Вот Зощенко флегматически повествует о том, как в 83 году до нашей эры негодяй Сулла чужими руками истреблял приверженцев Мария, платя за каждого убитого по двенадцати тысяч динариев («около пяти тысяч рублей золотом», переведут нам на русский язык и на российскую валюту).
«Эта высокая цена столь подействовала на воображение граждан, что (история рассказывает) «убийцы ежечасно входили в дом Суллы, неся в руках отрубленные головы».
Мы приблизительно представляем себе, как это было.
— Сюда, что ли? С головой-то… — говорил убийца, робко стуча в дверь.
Господин Сулла, сидя в кресле в легкой своей тунике и в сандалиях на босу ногу, напевая легкомысленные арийки, просматривал списки осужденных, делая там отметки и птички на полях.
Раб почтительно докладывал:
— Там опять явились… с головой… Принимать, что ли?
— Зови.
Входит убийца, бережно держа в руках драгоценную ношу.
— Позволь, — говорит Сулла. — Ты чего принес? Это что?
— Обыкновенная-с голова… Как велели приказать…

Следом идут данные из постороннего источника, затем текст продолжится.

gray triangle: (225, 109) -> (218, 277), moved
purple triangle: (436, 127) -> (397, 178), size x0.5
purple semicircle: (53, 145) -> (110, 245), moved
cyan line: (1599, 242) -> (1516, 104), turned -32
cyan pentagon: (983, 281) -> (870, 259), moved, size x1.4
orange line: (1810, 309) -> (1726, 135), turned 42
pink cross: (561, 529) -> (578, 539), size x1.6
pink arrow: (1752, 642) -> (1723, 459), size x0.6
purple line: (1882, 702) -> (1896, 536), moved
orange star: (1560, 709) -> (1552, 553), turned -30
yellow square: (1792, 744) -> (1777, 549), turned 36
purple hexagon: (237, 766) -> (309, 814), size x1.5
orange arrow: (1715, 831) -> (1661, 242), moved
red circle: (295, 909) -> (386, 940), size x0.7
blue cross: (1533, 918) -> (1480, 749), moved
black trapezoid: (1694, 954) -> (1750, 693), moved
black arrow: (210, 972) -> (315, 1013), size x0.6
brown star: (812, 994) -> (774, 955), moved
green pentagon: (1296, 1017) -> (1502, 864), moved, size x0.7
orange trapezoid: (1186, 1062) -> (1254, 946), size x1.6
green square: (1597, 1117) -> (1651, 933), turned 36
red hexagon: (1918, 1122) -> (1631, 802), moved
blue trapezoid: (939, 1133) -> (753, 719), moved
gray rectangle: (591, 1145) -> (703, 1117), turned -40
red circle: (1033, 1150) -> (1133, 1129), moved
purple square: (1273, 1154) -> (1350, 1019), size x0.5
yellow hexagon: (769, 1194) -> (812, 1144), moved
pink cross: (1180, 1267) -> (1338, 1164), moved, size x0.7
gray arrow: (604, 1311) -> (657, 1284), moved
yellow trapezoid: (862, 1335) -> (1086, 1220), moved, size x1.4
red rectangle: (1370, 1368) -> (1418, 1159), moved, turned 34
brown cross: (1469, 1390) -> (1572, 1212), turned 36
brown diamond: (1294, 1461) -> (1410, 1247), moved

— Велели… Да этой головы у меня и в списках-то нет. Это чья голова? Господин секретарь, будьте любезны посмотреть, что эта за голова.

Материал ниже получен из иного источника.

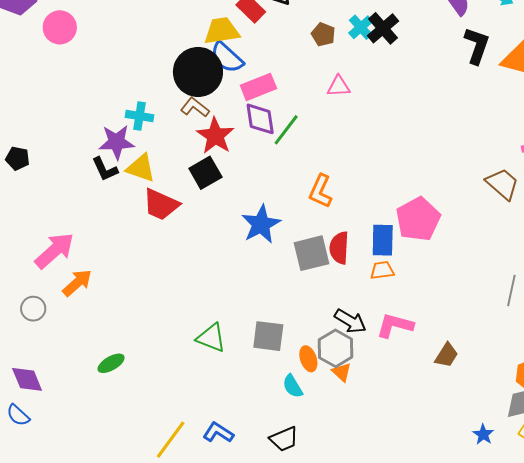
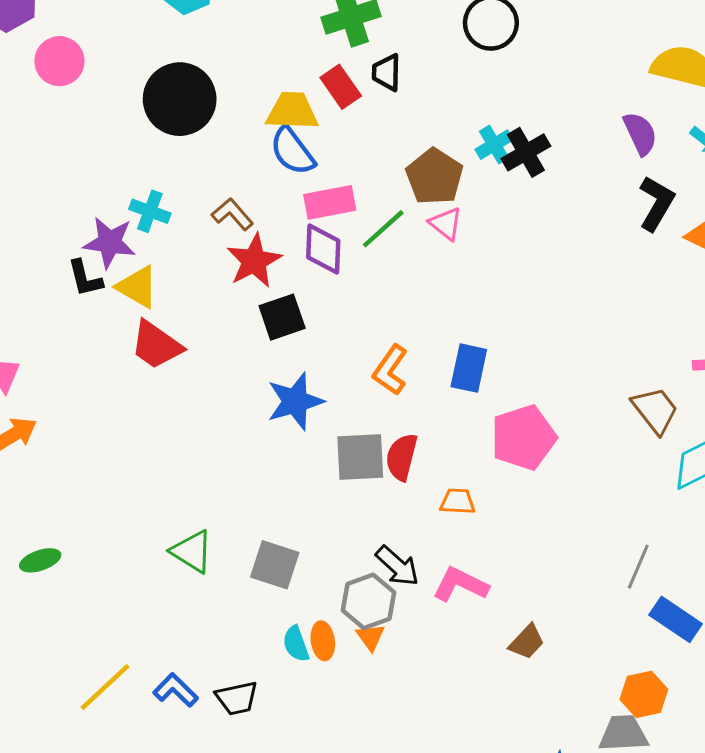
brown pentagon: (323, 34) -> (435, 177), moved, size x1.6
black circle: (198, 72) -> (180, 99), moved
pink triangle: (339, 86) -> (446, 224), turned 30
green line: (286, 130) -> (383, 229), moved
black square: (205, 173) -> (282, 317), moved
blue rectangle: (383, 240) -> (469, 368), moved
orange ellipse: (308, 359) -> (323, 641), moved
black trapezoid: (284, 439) -> (237, 698), moved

— Какая-то, видать, посторонняя голова, — говорит секретарь, — не могу знать… Голова неизвестного происхождения, видать, отрезанная у какого-нибудь мужчины.
Убийца робко извинялся:
— Извиняюсь… Не на того, наверно, напоролся. Бывают, конечно, ошибки, ежели спешка. Возьмите тогда вот эту головку. Вот эта головка, без сомнения, правильная. Она у меня взята у одного сенатора.
— Ну, вот это другое дело, — говорил Сулла, ставя в списках галочку против имени сенатора. — Дайте ему там двенадцать тысяч… Клади сюда голову. А эту забирай к черту. Ишь, зря отрезал у кого-то.
— Извиняюсь… подвернулся…
— Подвернулся… Это каждый настрижет у прохожих голов — денег не напасешься».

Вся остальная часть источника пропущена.